The first end of the osmotic pressure pressurizing pipe is arranged at the top end of the sample bag, and the second end of the osmotic pressure pressurizing pipe is connected with the osmotic pressure pressurizing structure;

The lifting unit includes: the lifting support, the air cylinder and the traction rope;

The lifting support is fixed on the device base, the cylinder body of the cylinder is fixed on the lifting support, and the piston rod of the cylinder is connected with the upper cover of the pressure chamber through the traction rope;

the data acquisition unit includes: a load sensor and a displacement sensor;

The load sensor is fixed on the reaction frame, is arranged between the reaction frame and the top end of the pressure chamber, and is abutted against the top end of the sample bag through a dowel bar;

the displacement sensor is fixed on the reaction frame and used for monitoring the displacement of the pressure chamber;

Wherein, the diameter specification of the pressure chamber in the force application system of more than three sets is different.

2. The stress-strain triaxial shear test device according to claim 1, further comprising: a water injection pressurizing device;

the water injection pressurizing device is respectively connected with the confining pressure pressurizing structure, the counter pressure pressurizing structure and the osmotic pressure pressurizing structure.

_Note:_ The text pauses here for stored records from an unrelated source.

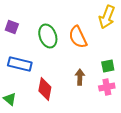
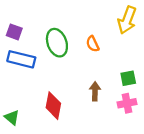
orange semicircle: (78, 37) -> (93, 44), size x0.6
blue rectangle: (20, 64) -> (21, 59), moved

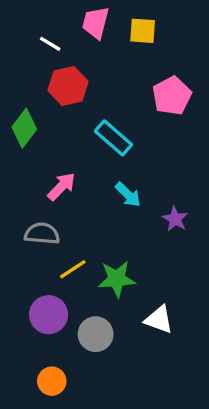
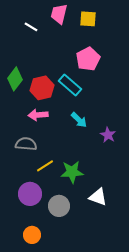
red hexagon: (68, 86) -> (42, 88), moved
pink pentagon: (172, 96) -> (88, 59), moved
pink arrow: (62, 187) -> (38, 115), turned -138

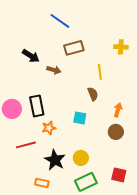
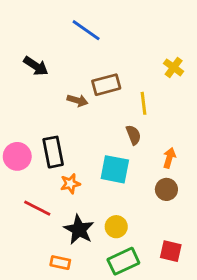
yellow cross: (121, 47) -> (174, 67), turned 32
brown rectangle: (74, 48) -> (106, 85), moved
black arrow: (31, 56) -> (36, 66), moved
cyan square: (80, 118) -> (115, 169), size x1.5
red line: (26, 145) -> (37, 208), turned 42

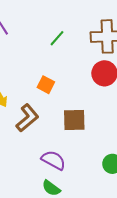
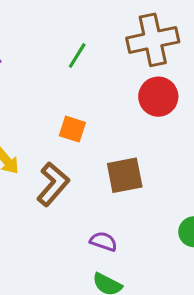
purple semicircle: (53, 160) -> (103, 241), size x0.7

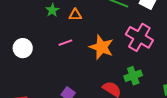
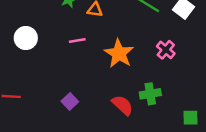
pink cross: (139, 37) -> (166, 50), size x0.6

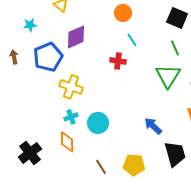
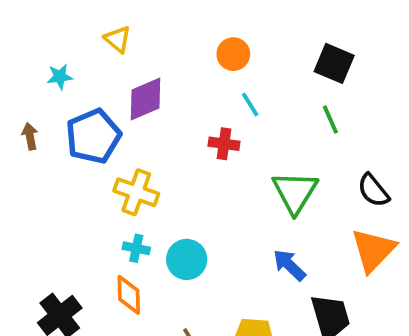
green triangle: (168, 76) -> (295, 192), moved
cyan cross: (71, 117) -> (136, 248), turned 32

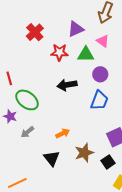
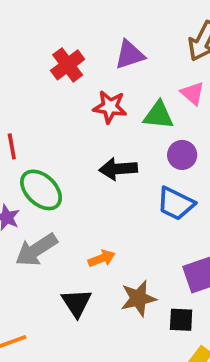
purple triangle: (76, 29) -> (130, 55), moved
blue trapezoid: (99, 100) -> (176, 204), turned 90
gray arrow: (27, 132) -> (36, 250), size x1.6
black square: (108, 162) -> (181, 320), turned 32

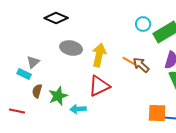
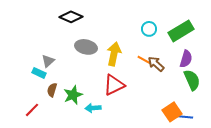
cyan circle: (143, 24) -> (149, 29), moved
red line: (17, 111) -> (32, 110), turned -56
orange square: (157, 113) -> (172, 112), turned -36

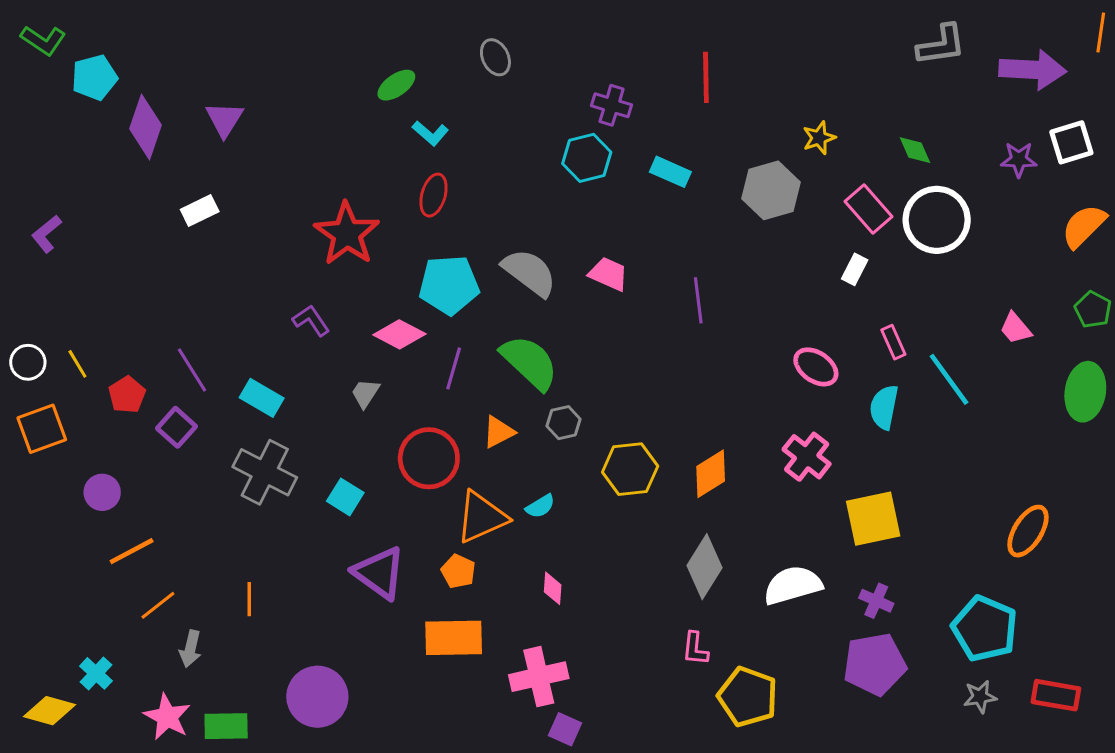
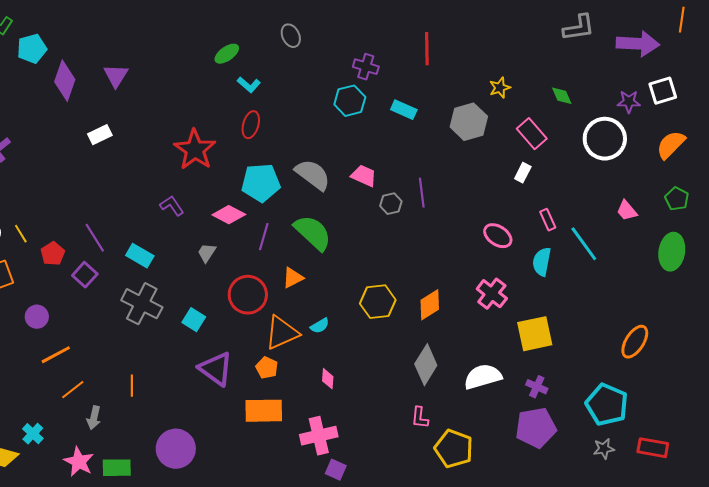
white circle: (937, 220) -> (605, 139), moved
gray hexagon: (564, 423) -> (391, 204), moved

3. The stress-strain triaxial shear test device according to claim 2, further comprising: an air source device;

The air source equipment is connected with the air cylinder.

4. The stress-strain triaxial shear test device according to claim 1, wherein said specimen package includes: the water pressure bag, the top permeable stone and the bottom permeable stone;

The hydraulic pressure bag is provided with a sample accommodating cavity, the top permeable stone is fixed at the top of the sample accommodating cavity, the first end of the osmotic pressure pressurizing pipe is arranged at the top surface side of the top permeable stone, the bottom permeable stone is fixed at the bottom of the sample accommodating cavity, and the first end of the counter pressure pressurizing pipe is arranged at the top surface side of the bottom permeable stone;

the dowel bar is abutted between the load sensor and the top of the water pressure bag.

5. The stress-strain triaxial shear test device according to claim 4, wherein the hydraulic bladder is a plastic cylindrical bag.

6. The stress-strain triaxial shear test device according to claim 4, wherein said pressure chamber includes: a pressure chamber upper cover and a pressure chamber base;

The pressure chamber upper cover is fixed on the pressure chamber base to form a confining pressure space, and the confining pressure pressurizing pipe is communicated with the confining pressure space;

The hydraulic pressure bag is fixed on the pressure chamber base.

7. The stress-strain triaxial shear test device according to claim 1, wherein the specifications of the pressure chambers of the three or more sets of force application systems are different from each other.

8. The stress-strain triaxial shear test device according to claim 1, wherein the axial pressure loading unit further includes: a limit switch;

The limit switch is arranged in the moving travel range of the workbench, and is connected with the controller of the servo motor.

9. A stress-strain triaxial shear test method, characterized in that the test operation is performed by using the test device according to any one of claims 1 to 8.